The Lincoln Letter
Page 2
He knelt and pressed a sequence of floor tiles in the linen closet; then he gripped the doorframe on either side and pulled. With a hydraulic whoosh, the whole closet slid out of the wall and pivoted into the hallway.
In front of him now was a stainless steel door with a combination lock.
He spun the dial, and the door opened. The space beyond was not much wider than the linen closet, not much deeper than the shower stalls in the bathrooms on either side. Walls, floor, and ceiling were steel lined. Temperature and humidity were strictly controlled. And in case of fire, the room would fill with halon gas to kill the flames and preserve the contents.
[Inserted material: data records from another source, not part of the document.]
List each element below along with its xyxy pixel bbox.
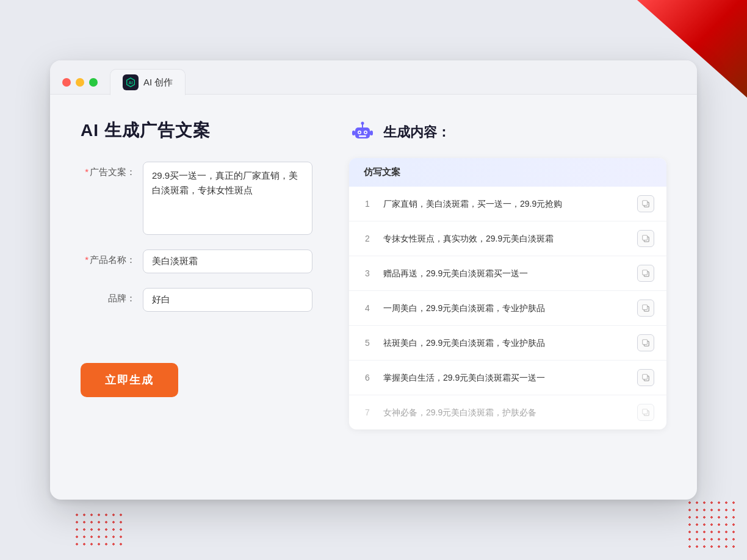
svg-point-9 <box>361 122 364 125</box>
result-header: 生成内容： <box>349 119 666 146</box>
traffic-lights <box>62 78 98 87</box>
svg-rect-23 <box>643 375 648 379</box>
table-row: 1厂家直销，美白淡斑霜，买一送一，29.9元抢购 <box>349 187 666 221</box>
row-number: 4 <box>361 303 374 313</box>
table-row: 3赠品再送，29.9元美白淡斑霜买一送一 <box>349 256 666 291</box>
minimize-button[interactable] <box>76 78 84 87</box>
copy-button[interactable] <box>637 404 654 421</box>
copy-button[interactable] <box>637 300 654 317</box>
right-panel: 生成内容： 仿写文案 1厂家直销，美白淡斑霜，买一送一，29.9元抢购2专抹女性… <box>349 119 666 473</box>
ad-copy-label: *广告文案： <box>81 162 135 178</box>
svg-rect-13 <box>643 201 648 206</box>
row-text: 掌握美白生活，29.9元美白淡斑霜买一送一 <box>383 372 627 384</box>
table-row: 4一周美白，29.9元美白淡斑霜，专业护肤品 <box>349 291 666 326</box>
ad-copy-input[interactable] <box>143 162 312 235</box>
required-mark-product: * <box>85 254 88 265</box>
product-name-input[interactable] <box>143 249 312 273</box>
row-text: 专抹女性斑点，真实功效，29.9元美白淡斑霜 <box>383 232 627 245</box>
brand-group: 品牌： <box>81 288 312 312</box>
title-bar: AI AI 创作 <box>50 60 697 95</box>
svg-rect-21 <box>643 340 648 345</box>
table-row: 7女神必备，29.9元美白淡斑霜，护肤必备 <box>349 395 666 429</box>
main-content: AI 生成广告文案 *广告文案： *产品名称： 品牌： 立即生成 <box>50 95 697 497</box>
tab-label: AI 创作 <box>143 77 173 88</box>
row-text: 厂家直销，美白淡斑霜，买一送一，29.9元抢购 <box>383 198 627 210</box>
row-number: 5 <box>361 338 374 348</box>
required-mark-ad: * <box>85 167 88 177</box>
product-name-group: *产品名称： <box>81 249 312 273</box>
table-row: 6掌握美白生活，29.9元美白淡斑霜买一送一 <box>349 361 666 395</box>
svg-point-6 <box>365 132 367 134</box>
row-number: 3 <box>361 268 374 278</box>
copy-button[interactable] <box>637 334 654 351</box>
svg-rect-17 <box>643 270 648 275</box>
brand-label: 品牌： <box>81 288 135 304</box>
generate-button[interactable]: 立即生成 <box>81 363 178 397</box>
row-text: 一周美白，29.9元美白淡斑霜，专业护肤品 <box>383 302 627 315</box>
row-number: 1 <box>361 199 374 209</box>
copy-button[interactable] <box>637 195 654 212</box>
table-row: 2专抹女性斑点，真实功效，29.9元美白淡斑霜 <box>349 221 666 256</box>
row-text: 女神必备，29.9元美白淡斑霜，护肤必备 <box>383 406 627 419</box>
table-row: 5祛斑美白，29.9元美白淡斑霜，专业护肤品 <box>349 326 666 361</box>
svg-rect-25 <box>643 409 648 414</box>
copy-button[interactable] <box>637 230 654 247</box>
tab-ai-create[interactable]: AI AI 创作 <box>110 69 186 95</box>
copy-button[interactable] <box>637 265 654 282</box>
row-text: 祛斑美白，29.9元美白淡斑霜，专业护肤品 <box>383 337 627 350</box>
browser-window: AI AI 创作 AI 生成广告文案 *广告文案： *产品名称： <box>50 60 697 500</box>
corner-dots-bottom-left <box>73 511 122 548</box>
row-number: 7 <box>361 407 374 417</box>
results-rows-container: 1厂家直销，美白淡斑霜，买一送一，29.9元抢购2专抹女性斑点，真实功效，29.… <box>349 187 666 429</box>
svg-rect-19 <box>643 305 648 310</box>
svg-rect-7 <box>359 135 366 137</box>
left-panel: AI 生成广告文案 *广告文案： *产品名称： 品牌： 立即生成 <box>81 119 312 473</box>
page-title: AI 生成广告文案 <box>81 119 312 142</box>
ad-copy-group: *广告文案： <box>81 162 312 235</box>
robot-icon <box>349 119 376 146</box>
product-name-label: *产品名称： <box>81 249 135 266</box>
copy-button[interactable] <box>637 369 654 386</box>
svg-point-5 <box>359 132 361 134</box>
results-table: 仿写文案 1厂家直销，美白淡斑霜，买一送一，29.9元抢购2专抹女性斑点，真实功… <box>349 158 666 429</box>
maximize-button[interactable] <box>89 78 98 87</box>
brand-input[interactable] <box>143 288 312 312</box>
row-text: 赠品再送，29.9元美白淡斑霜买一送一 <box>383 267 627 280</box>
svg-rect-10 <box>352 131 355 135</box>
svg-text:AI: AI <box>129 81 133 85</box>
close-button[interactable] <box>62 78 71 87</box>
result-title: 生成内容： <box>383 123 450 142</box>
corner-dots-bottom-right <box>686 499 735 548</box>
row-number: 2 <box>361 234 374 243</box>
table-header: 仿写文案 <box>349 158 666 187</box>
row-number: 6 <box>361 373 374 382</box>
ai-tab-icon: AI <box>123 74 139 90</box>
svg-rect-11 <box>370 131 373 135</box>
svg-rect-15 <box>643 235 648 240</box>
He kept most of his collection in the Antiquaria office on Newbury Street, where he did the daily work of buying and selling everything from Shakespeare Second Folios to signed first editions of the complete James Bond. But here was where he kept the things that mattered most, the treasures he hoped never to part with until the time came to bequeath them to his son or give them to the Massachusetts Historical Society.
Aside from his contractor brother, who had installed this room, the only people who knew about it were Evangeline and his silent partner, Orson Lunt.
He flipped on the lights. To the left was a wall of tray-type stainless filing cases, all alphabetized. The S drawer held a quarto of Shakespeare’s Love’s Labor’s Lost, printed in 1598. In the W file was George Washington’s letter of March 5, 1775, ordering the army to go on to Dorchester Heights.
And when Peter pulled out the L file, he was looking into the eyes of Abraham Lincoln, forthright, confident, careworn. The picture had been taken by Alexander Gardner in November 1863, a few weeks before the Gettysburg Address. It had been printed on a carte de visite and signed by Lincoln himself. As far as Peter knew, it was one of only a few authentically signed Lincoln cartes in existence.
But the real treasure lay to the left of the picture.
In 1864, Lincoln had signed forty-eight printed copies of the Emancipation Proclamation, to be auctioned at a Philadelphia fund-raiser for the United States Sanitary Commission. They were known as the Leland-Boker editions, after the printer, and only half were known to exist. Peter Fallon was looking at one of them.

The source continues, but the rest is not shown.